ASUS ProArt Creator 10G Review

ASUS ProArt Creator 10G Review

Introduction

If you’ve been keeping up with the way that the PC Hardware market has moved in the last decade you’ll be aware of the shift into making everything all about gaming. We’ve lost count of the number of “gaming” suffixes on components that have come through OC3D Towers. However, the affordability of webcams and microphones allied to the enormous rise in the streaming and video worlds means that most people, to a greater or lesser degree, are creators too. Not only in the video world, but with free rendering solutions such as Blender, and affordable photo editing letting us take advantage of the high MP on our phone cameras, nearly all of us do things which would have been left to the professionals a few short years ago.

The large manufacturers are always a little slower to react to the ever changing world than the world itself is, but the importance of creators is starting to bleed into the hardware world too. We recently reviewed an MSI monitor and system aimed at the creatives, and now the latest entrant into the burgeoning Z490 range is here from ASUS, dubbed the ProArt Creator 10G. ProArt has, until now, been a name more closely associated with their monitor range, in fact I am typing this on a PA249 display. Naturally it’s a statement of intent to produce a motherboard aimed squarely at the creatives amongst you, so we were keen to discover what the ProArt brings to the table that makes it different to the other Z490 motherboards we’ve reviewed in the last couple of weeks.

Technical Specifications

If you’re familiar with the layouts of motherboards such as the Maximus XII Extreme you’ll be able to glean a lot from this shot that shows off where the various pump and fan headers are. But let’s not spoil it just yet, we’ll look at this more closely on the next couple of pages. First, let’s see what the ProArt Creator 10G brings to the party.
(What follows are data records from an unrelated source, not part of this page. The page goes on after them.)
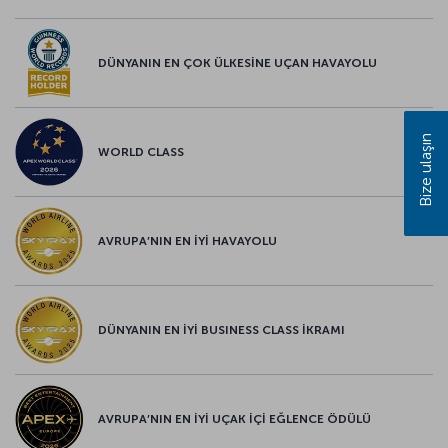
DÜNYANIN EN ÇOK ÜLKESİNE UÇAN HAVAYOLU
Bize ulaşın
WORLD CLASS
AVRUPA’NIN EN İYİ HAVAYOLU
DÜNYANIN EN İYİ BUSINESS CLASS İKRAMI
AVRUPA’NIN EN İYİ UÇAK İÇİ EĞLENCE ÖDÜLÜ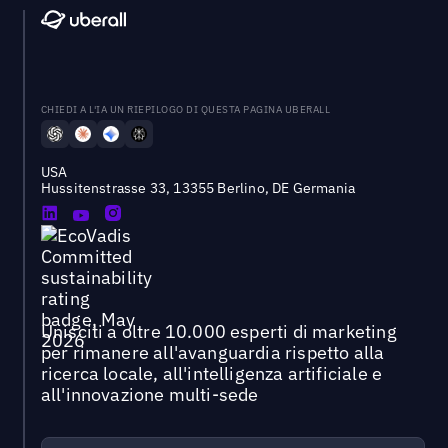
CHIEDI A L'IA UN RIEPILOGO DI QUESTA PAGINA UBERALL
USA
Hussitenstrasse 33, 13355 Berlino, DE Germania
Unisciti a oltre 10.000 esperti di marketing
per rimanere all'avanguardia rispetto alla
ricerca locale, all'intelligenza artificiale e
all'innovazione multi-sede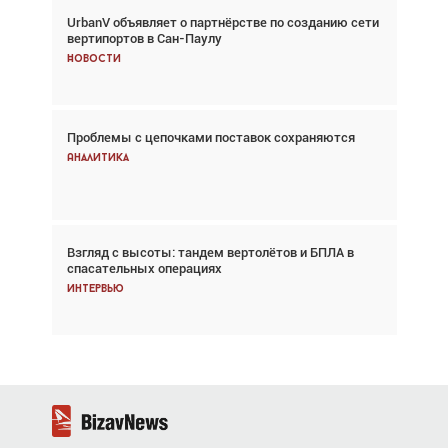
UrbanV объявляет о партнёрстве по созданию сети
Авиационный фотограф Дэйв Кох: «Фотография
вертипортов в Сан-Паулу
говорит сама за себя... а ИИ всё портит»
Новости
Новости
Проблемы с цепочками поставок сохраняются
Впервые с 2024 года глобальный трафик
снижается три недели подряд
Аналитика
Аналитика
Взгляд с высоты: тандем вертолётов и БПЛА в
Частный самолёт – это актив. Подходите к
спасательных операциях
покупке соответствующим образом
Интервью
Интервью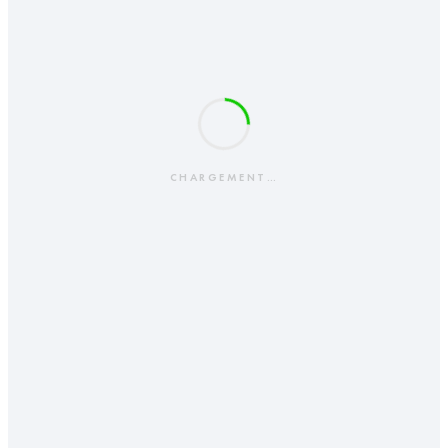
CHARGEMENT…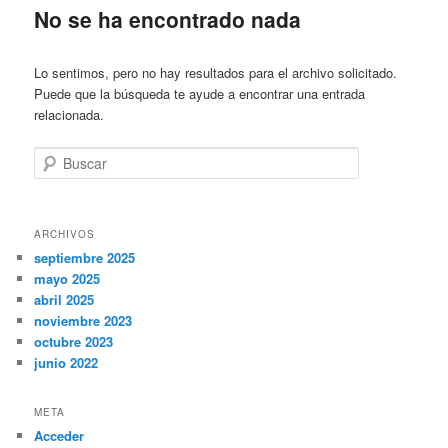
No se ha encontrado nada
Lo sentimos, pero no hay resultados para el archivo solicitado.
Puede que la búsqueda te ayude a encontrar una entrada
relacionada.
Buscar
ARCHIVOS
septiembre 2025
mayo 2025
abril 2025
noviembre 2023
octubre 2023
junio 2022
META
Acceder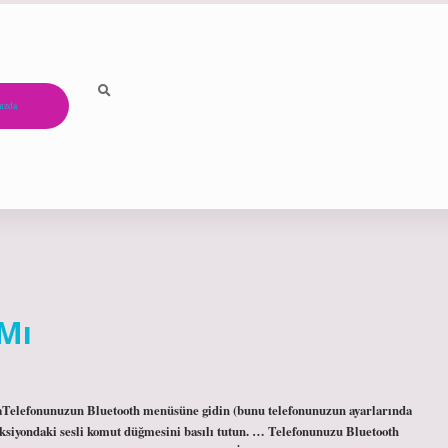
ızda
 Mı
aTelefonunuzun Bluetooth menüsüne gidin (bunu telefonunuzun ayarlarında
eksiyondaki sesli komut düğmesini basılı tutun. … Telefonunuzu Bluetooth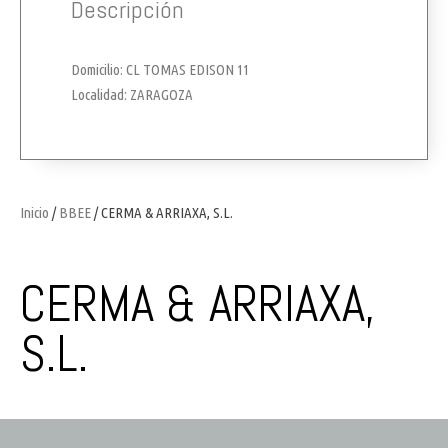
Descripción
Domicilio: CL TOMAS EDISON 11
Localidad: ZARAGOZA
Inicio
/
BBEE
/ CERMA & ARRIAXA, S.L.
CERMA & ARRIAXA,
S.L.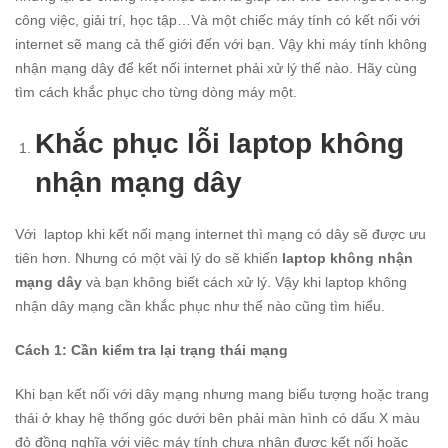
công việc, giải trí, học tập…Và một chiếc máy tính có kết nối với
internet sẽ mang cả thế giới đến với bạn. Vậy khi máy tính không
nhận mạng dây để kết nối internet phải xử lý thế nào. Hãy cùng
tìm cách khắc phục cho từng dòng máy một.
Khắc phục lỗi laptop không
nhận mạng dây
Với laptop khi kết nối mạng internet thì mạng có dây sẽ được ưu
tiên hơn. Nhưng có một vài lý do sẽ khiến
laptop không
nhận
mạng dây
và bạn không biết cách xử lý. Vậy khi laptop không
nhận dây mạng cần khắc phục như thế nào cũng tìm hiểu.
Cách 1: Cần kiểm tra lại trạng thái mạng
Khi bạn kết nối với dây mạng nhưng mang biểu tượng hoặc trang
thái ở khay hệ thống góc dưới bên phải màn hình có dấu X màu
đỏ đồng nghĩa với việc máy tính chưa nhận được kết nối hoặc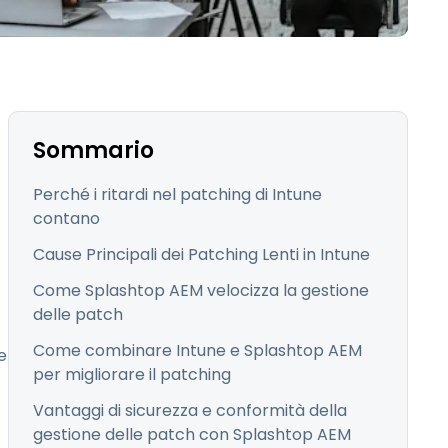
日本語
한국어
ภาษาไทย
Bahasa
Sommario
Perché i ritardi nel patching di Intune
contano
tti i settori
Cause Principali dei Patching Lenti in Intune
Come Splashtop AEM velocizza la gestione
delle patch
Come combinare Intune e Splashtop AEM
e
per migliorare il patching
Vantaggi di sicurezza e conformità della
gestione delle patch con Splashtop AEM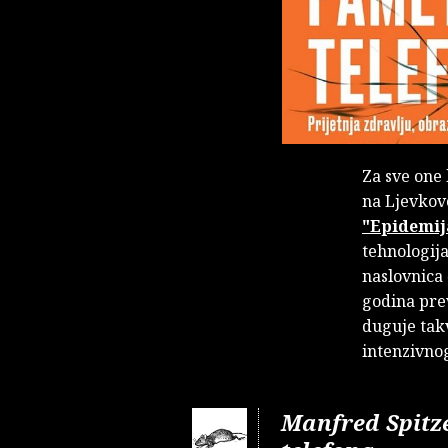
Za sve one 
na Ljevkov
"Epidemij
tehnologij
naslovnica 
godina pr
duguje tak
intenzivnog
Manfred Spitz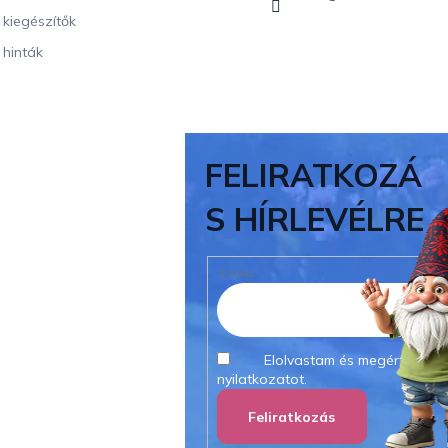
i kiegészítők
 hinták
FELIRATKOZÁ
S HÍRLEVÉLRE
E-MAIL
Elolvastam és megértettem
nyilatkozatot.
Feliratkozás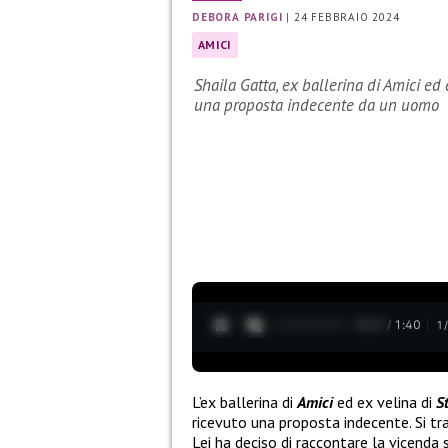
DEBORA PARIGI
|
24 FEBBRAIO 2024
AMICI
Shaila Gatta, ex ballerina di Amici ed e
una proposta indecente da un uomo
0:28 / 1:40
1
L’ex ballerina di
Amici
ed ex velina di
St
ricevuto una proposta indecente. Si tra
Lei ha deciso di raccontare la vicenda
ASUS ProArt Creator 10G Review  

With so much of the Z490 chipset controlling nearly everything a lot of the motherboards have very similar specifications. The Creator part of the ProArt is clear when you see that it doesn’t just have a Thunderbolt3 connector – the USP of all Z490 setups when compared to the Z390 that came before – but there are two of them as well as two DisplayPort in connectors. Clearly if you do a lot of video work the ProArt Creator 10G will be high upon your shortlist of potential purchases.